Ok, now, bacterial vaginosis develops when the number of lactobacilli decreases, and that leads to an increase in pH, allowing other bacterial species like Gardnerella vaginalis to proliferate. A risk factor for developing bacterial vaginosis is having a new sex partner or having multiple sexual partners. However, bacterial vaginosis is not considered a sexually transmitted infection, because it doesn’t colonize the male reproductive tract, so it’s solely thought to be due to a bacterial imbalance of the female reproductive system. Other risk factors include douching, antibiotics and use of intrauterine devices. With bacterial vaginosis, the discharge is usually thin, homogenous, gray or off-white, and has a foul smell, which typically worsens after unprotected sexual intercourse. The vulva is not affected, and there are usually no other symptoms - and if there are, that suggests a mixed infection.
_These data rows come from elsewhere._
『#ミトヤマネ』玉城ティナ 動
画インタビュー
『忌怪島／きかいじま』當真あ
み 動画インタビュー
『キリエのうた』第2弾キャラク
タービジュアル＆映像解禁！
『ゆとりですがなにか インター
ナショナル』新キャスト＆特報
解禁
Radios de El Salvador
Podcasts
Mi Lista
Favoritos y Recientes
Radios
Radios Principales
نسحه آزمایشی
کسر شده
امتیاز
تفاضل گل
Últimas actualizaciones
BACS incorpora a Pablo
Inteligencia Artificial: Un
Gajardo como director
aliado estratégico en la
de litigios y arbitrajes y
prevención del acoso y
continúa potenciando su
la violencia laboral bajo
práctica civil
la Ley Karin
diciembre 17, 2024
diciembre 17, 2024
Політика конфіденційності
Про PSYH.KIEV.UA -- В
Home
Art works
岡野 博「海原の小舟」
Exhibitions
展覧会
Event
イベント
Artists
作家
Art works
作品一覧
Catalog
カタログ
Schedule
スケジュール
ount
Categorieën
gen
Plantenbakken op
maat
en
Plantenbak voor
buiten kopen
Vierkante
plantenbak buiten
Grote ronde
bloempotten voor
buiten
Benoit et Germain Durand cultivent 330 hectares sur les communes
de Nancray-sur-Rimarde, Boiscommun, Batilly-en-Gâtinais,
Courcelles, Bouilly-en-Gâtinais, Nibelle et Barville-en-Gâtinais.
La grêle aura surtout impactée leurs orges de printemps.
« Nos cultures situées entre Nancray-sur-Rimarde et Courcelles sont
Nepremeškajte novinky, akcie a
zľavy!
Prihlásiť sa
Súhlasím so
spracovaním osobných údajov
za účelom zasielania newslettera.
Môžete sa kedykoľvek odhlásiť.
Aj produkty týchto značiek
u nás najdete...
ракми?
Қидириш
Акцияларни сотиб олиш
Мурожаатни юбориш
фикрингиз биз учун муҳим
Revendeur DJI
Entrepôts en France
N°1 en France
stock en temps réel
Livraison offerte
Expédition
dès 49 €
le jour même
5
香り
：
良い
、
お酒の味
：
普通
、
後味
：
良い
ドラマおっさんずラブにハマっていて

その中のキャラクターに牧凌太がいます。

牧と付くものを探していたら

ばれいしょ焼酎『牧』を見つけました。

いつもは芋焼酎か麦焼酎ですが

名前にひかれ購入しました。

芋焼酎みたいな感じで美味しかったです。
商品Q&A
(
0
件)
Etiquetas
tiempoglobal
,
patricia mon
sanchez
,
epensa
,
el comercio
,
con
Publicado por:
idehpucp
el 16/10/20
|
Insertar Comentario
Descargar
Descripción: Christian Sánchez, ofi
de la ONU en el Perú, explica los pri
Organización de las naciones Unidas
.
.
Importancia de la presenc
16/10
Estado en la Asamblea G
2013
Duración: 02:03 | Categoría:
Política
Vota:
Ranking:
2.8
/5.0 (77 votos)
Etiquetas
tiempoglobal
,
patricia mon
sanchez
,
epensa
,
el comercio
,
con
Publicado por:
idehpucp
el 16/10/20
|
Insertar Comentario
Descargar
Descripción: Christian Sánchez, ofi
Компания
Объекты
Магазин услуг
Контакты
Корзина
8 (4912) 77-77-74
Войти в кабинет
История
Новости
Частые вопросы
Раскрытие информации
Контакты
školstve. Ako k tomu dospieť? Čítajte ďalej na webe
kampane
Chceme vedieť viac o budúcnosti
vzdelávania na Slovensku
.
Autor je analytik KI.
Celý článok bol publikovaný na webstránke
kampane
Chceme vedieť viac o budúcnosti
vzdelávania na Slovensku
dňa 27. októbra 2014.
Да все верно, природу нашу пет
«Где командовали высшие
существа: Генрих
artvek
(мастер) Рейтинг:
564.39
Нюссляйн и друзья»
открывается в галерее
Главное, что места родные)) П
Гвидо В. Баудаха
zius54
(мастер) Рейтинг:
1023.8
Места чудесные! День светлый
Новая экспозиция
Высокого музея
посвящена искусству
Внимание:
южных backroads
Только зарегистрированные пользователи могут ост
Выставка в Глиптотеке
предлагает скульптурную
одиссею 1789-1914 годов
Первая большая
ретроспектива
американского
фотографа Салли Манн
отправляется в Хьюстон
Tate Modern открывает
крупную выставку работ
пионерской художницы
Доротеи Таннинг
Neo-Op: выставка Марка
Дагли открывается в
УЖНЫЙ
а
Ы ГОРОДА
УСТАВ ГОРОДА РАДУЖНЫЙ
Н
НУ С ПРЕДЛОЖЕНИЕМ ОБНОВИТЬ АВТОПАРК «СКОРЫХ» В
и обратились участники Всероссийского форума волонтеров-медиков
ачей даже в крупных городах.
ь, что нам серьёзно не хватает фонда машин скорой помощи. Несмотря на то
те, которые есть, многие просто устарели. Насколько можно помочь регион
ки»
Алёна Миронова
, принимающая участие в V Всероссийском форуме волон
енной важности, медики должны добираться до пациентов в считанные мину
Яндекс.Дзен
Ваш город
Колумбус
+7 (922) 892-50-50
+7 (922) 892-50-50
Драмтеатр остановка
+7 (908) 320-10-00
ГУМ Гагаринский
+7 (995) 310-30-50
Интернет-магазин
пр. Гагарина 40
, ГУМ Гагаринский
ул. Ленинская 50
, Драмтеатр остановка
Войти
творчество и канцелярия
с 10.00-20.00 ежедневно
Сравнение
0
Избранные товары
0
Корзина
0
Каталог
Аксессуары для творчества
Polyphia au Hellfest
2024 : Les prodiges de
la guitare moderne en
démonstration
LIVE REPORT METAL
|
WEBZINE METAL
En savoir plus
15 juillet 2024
Diagnosis of bacterial vaginosis is most commonly done with Amsel criteria, and three out of the following four must be met for the diagnosis. First, there’s thin white or grey vaginal discharge. Second, the vaginal pH must be above 4.5. Third, there’s a positive whiff-amine test. To test for that, a sample of vaginal discharge is smeared on a slide, and a drop of 10% KOH is added to it - and with bacterial vaginosis, there’s a fishy odor. Finally, on a saline wet mount of a discharge sample, there are clue cells. This means that a sample of discharge is smeared on a slide, and a drop of saline is added to it. And on microscopy, clue cells look like vaginal epithelial cells that have coccobacilli on their edges, so it looks like the borders of the cells are stippled. Bacterial vaginosis is usually treated with metronidazole, either orally at a dose of 500 milligrams twice daily for 7 days, or in the form of intravaginal gel containing 0.75% metronidazole, one full applicator, once daily, for 5 days. Alternatives include oral clindamycin 300 milligrams daily for 7 days, or vaginal creams containing 2% clindamycin, which can be applied locally for 7 days. Now, on an important side note, latex condoms should not be used during treatment with clindamycin creams, because the cream can render the condoms less effective.